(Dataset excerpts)
^^^^^^^^
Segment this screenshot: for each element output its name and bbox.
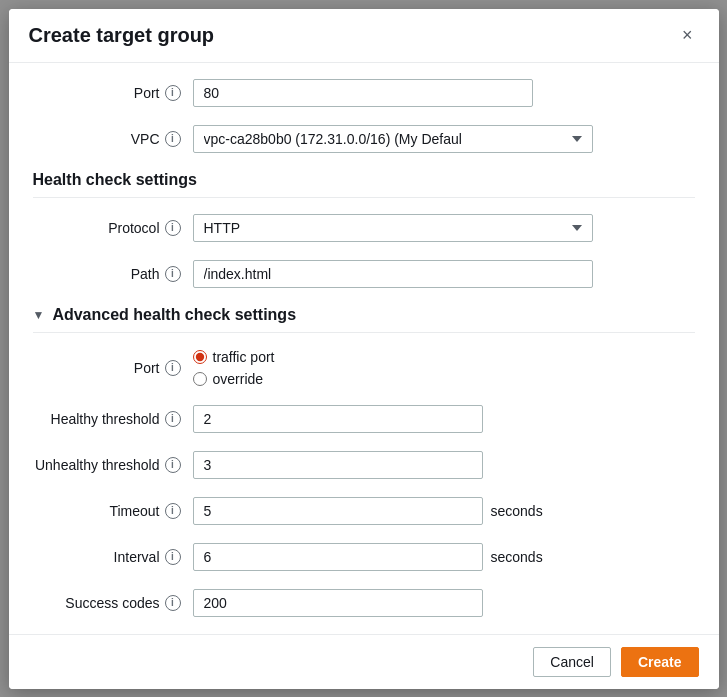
protocol-label: Protocol i [33,220,193,236]
close-button[interactable]: × [676,23,699,48]
success-codes-input[interactable] [193,589,483,617]
success-codes-info-icon[interactable]: i [165,595,181,611]
protocol-row: Protocol i HTTP HTTPS [33,214,695,242]
path-label: Path i [33,266,193,282]
create-button[interactable]: Create [621,647,699,677]
advanced-port-row: Port i traffic port override [33,349,695,387]
timeout-info-icon[interactable]: i [165,503,181,519]
port-row: Port i [33,79,695,107]
advanced-section-title: Advanced health check settings [52,306,296,324]
traffic-port-option[interactable]: traffic port [193,349,275,365]
advanced-section-header: ▼ Advanced health check settings [33,306,695,333]
timeout-row: Timeout i seconds [33,497,695,525]
healthy-threshold-info-icon[interactable]: i [165,411,181,427]
healthy-threshold-label: Healthy threshold i [33,411,193,427]
modal-title: Create target group [29,24,215,47]
interval-row: Interval i seconds [33,543,695,571]
vpc-label: VPC i [33,131,193,147]
interval-input[interactable] [193,543,483,571]
vpc-row: VPC i vpc-ca28b0b0 (172.31.0.0/16) (My D… [33,125,695,153]
interval-suffix: seconds [491,549,543,565]
port-radio-group: traffic port override [193,349,275,387]
interval-info-icon[interactable]: i [165,549,181,565]
unhealthy-threshold-info-icon[interactable]: i [165,457,181,473]
healthy-threshold-input[interactable] [193,405,483,433]
timeout-label: Timeout i [33,503,193,519]
timeout-input[interactable] [193,497,483,525]
timeout-suffix: seconds [491,503,543,519]
port-info-icon[interactable]: i [165,85,181,101]
interval-label: Interval i [33,549,193,565]
override-port-option[interactable]: override [193,371,275,387]
modal-body: Port i VPC i vpc-ca28b0b0 (172.31.0.0/16… [9,63,719,634]
healthy-threshold-row: Healthy threshold i [33,405,695,433]
success-codes-label: Success codes i [33,595,193,611]
advanced-section-toggle[interactable]: ▼ [33,308,45,322]
port-label: Port i [33,85,193,101]
advanced-port-info-icon[interactable]: i [165,360,181,376]
path-input[interactable] [193,260,593,288]
modal-overlay: Create target group × Port i VPC i vpc-c… [0,0,727,697]
modal-dialog: Create target group × Port i VPC i vpc-c… [9,9,719,689]
protocol-info-icon[interactable]: i [165,220,181,236]
cancel-button[interactable]: Cancel [533,647,611,677]
unhealthy-threshold-input[interactable] [193,451,483,479]
success-codes-row: Success codes i [33,589,695,617]
traffic-port-radio[interactable] [193,350,207,364]
port-input[interactable] [193,79,533,107]
path-row: Path i [33,260,695,288]
vpc-select[interactable]: vpc-ca28b0b0 (172.31.0.0/16) (My Defaul [193,125,593,153]
modal-footer: Cancel Create [9,634,719,689]
health-check-section-header: Health check settings [33,171,695,198]
protocol-select[interactable]: HTTP HTTPS [193,214,593,242]
path-info-icon[interactable]: i [165,266,181,282]
modal-header: Create target group × [9,9,719,63]
health-check-section-title: Health check settings [33,171,198,189]
override-port-radio[interactable] [193,372,207,386]
vpc-info-icon[interactable]: i [165,131,181,147]
advanced-port-label: Port i [33,360,193,376]
unhealthy-threshold-label: Unhealthy threshold i [33,457,193,473]
unhealthy-threshold-row: Unhealthy threshold i [33,451,695,479]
^^^^^^^^
**REQUIRED ACTION:**
Although the records contain pictures, only their text should be repeated, exactly as it appears.

**ANSWER TO THE EXERCISE:**
Segment this screenshot: for each element output its name and bbox.
protocol-label: Protocol i [33,220,193,236]
close-button[interactable]: × [676,23,699,48]
success-codes-input[interactable] [193,589,483,617]
success-codes-info-icon[interactable]: i [165,595,181,611]
protocol-row: Protocol i HTTP HTTPS [33,214,695,242]
path-label: Path i [33,266,193,282]
create-button[interactable]: Create [621,647,699,677]
advanced-port-row: Port i traffic port override [33,349,695,387]
timeout-info-icon[interactable]: i [165,503,181,519]
port-row: Port i [33,79,695,107]
advanced-section-title: Advanced health check settings [52,306,296,324]
traffic-port-option[interactable]: traffic port [193,349,275,365]
advanced-section-header: ▼ Advanced health check settings [33,306,695,333]
timeout-row: Timeout i seconds [33,497,695,525]
healthy-threshold-info-icon[interactable]: i [165,411,181,427]
healthy-threshold-label: Healthy threshold i [33,411,193,427]
modal-title: Create target group [29,24,215,47]
interval-row: Interval i seconds [33,543,695,571]
vpc-label: VPC i [33,131,193,147]
interval-input[interactable] [193,543,483,571]
vpc-row: VPC i vpc-ca28b0b0 (172.31.0.0/16) (My D… [33,125,695,153]
interval-suffix: seconds [491,549,543,565]
port-radio-group: traffic port override [193,349,275,387]
interval-info-icon[interactable]: i [165,549,181,565]
unhealthy-threshold-info-icon[interactable]: i [165,457,181,473]
healthy-threshold-input[interactable] [193,405,483,433]
timeout-label: Timeout i [33,503,193,519]
timeout-input[interactable] [193,497,483,525]
timeout-suffix: seconds [491,503,543,519]
port-info-icon[interactable]: i [165,85,181,101]
interval-label: Interval i [33,549,193,565]
override-port-option[interactable]: override [193,371,275,387]
modal-body: Port i VPC i vpc-ca28b0b0 (172.31.0.0/16… [9,63,719,634]
healthy-threshold-row: Healthy threshold i [33,405,695,433]
success-codes-label: Success codes i [33,595,193,611]
advanced-section-toggle[interactable]: ▼ [33,308,45,322]
port-label: Port i [33,85,193,101]
advanced-port-info-icon[interactable]: i [165,360,181,376]
path-input[interactable] [193,260,593,288]
modal-overlay: Create target group × Port i VPC i vpc-c… [0,0,727,697]
modal-dialog: Create target group × Port i VPC i vpc-c… [9,9,719,689]
protocol-info-icon[interactable]: i [165,220,181,236]
cancel-button[interactable]: Cancel [533,647,611,677]
unhealthy-threshold-input[interactable] [193,451,483,479]
success-codes-row: Success codes i [33,589,695,617]
traffic-port-radio[interactable] [193,350,207,364]
port-input[interactable] [193,79,533,107]
path-row: Path i [33,260,695,288]
vpc-select[interactable]: vpc-ca28b0b0 (172.31.0.0/16) (My Defaul [193,125,593,153]
modal-footer: Cancel Create [9,634,719,689]
health-check-section-header: Health check settings [33,171,695,198]
protocol-select[interactable]: HTTP HTTPS [193,214,593,242]
path-info-icon[interactable]: i [165,266,181,282]
modal-header: Create target group × [9,9,719,63]
health-check-section-title: Health check settings [33,171,198,189]
override-port-radio[interactable] [193,372,207,386]
vpc-info-icon[interactable]: i [165,131,181,147]
advanced-port-label: Port i [33,360,193,376]
unhealthy-threshold-label: Unhealthy threshold i [33,457,193,473]
unhealthy-threshold-row: Unhealthy threshold i [33,451,695,479]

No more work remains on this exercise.